## Stored data entries
◆ ◆ ◆ ◆ ◆
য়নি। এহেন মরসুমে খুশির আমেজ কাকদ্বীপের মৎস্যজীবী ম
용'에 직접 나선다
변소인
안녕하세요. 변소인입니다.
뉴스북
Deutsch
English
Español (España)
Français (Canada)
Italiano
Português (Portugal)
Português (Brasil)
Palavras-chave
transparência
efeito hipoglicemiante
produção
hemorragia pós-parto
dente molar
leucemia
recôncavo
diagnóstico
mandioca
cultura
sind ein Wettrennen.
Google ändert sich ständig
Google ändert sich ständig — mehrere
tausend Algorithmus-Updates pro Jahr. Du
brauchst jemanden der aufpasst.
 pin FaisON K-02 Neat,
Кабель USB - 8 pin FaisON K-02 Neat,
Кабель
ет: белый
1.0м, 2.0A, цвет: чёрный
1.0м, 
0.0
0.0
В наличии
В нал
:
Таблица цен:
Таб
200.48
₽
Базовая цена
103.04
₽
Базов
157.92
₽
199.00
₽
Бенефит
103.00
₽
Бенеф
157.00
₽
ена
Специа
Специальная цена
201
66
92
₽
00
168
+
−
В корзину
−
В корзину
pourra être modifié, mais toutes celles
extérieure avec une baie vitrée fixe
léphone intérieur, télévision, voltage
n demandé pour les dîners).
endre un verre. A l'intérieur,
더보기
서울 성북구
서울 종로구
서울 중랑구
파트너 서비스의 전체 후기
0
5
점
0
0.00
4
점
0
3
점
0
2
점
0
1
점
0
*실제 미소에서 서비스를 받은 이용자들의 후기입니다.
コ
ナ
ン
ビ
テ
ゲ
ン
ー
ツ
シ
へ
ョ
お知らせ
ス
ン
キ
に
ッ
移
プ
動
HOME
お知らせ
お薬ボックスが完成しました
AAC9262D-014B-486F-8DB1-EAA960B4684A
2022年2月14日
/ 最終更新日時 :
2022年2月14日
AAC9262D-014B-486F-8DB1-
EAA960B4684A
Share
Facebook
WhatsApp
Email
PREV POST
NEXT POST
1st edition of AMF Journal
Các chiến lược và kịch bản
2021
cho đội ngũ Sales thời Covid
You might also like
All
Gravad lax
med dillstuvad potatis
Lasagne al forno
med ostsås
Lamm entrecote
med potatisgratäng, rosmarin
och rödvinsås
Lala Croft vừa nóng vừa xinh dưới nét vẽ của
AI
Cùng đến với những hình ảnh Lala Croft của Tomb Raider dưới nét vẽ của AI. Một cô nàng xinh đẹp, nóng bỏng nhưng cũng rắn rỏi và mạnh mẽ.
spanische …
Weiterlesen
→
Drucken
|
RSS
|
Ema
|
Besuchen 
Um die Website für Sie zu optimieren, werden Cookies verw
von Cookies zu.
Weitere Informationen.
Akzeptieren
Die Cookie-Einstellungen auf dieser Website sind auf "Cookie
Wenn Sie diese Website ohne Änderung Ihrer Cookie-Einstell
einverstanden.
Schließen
◆ ◆ ◆ ◆ ◆
## WORK ITEM
The lines above may hold the string "Lala". Say how many do, and give only that number.

## OUTPUT OF THE TASK
2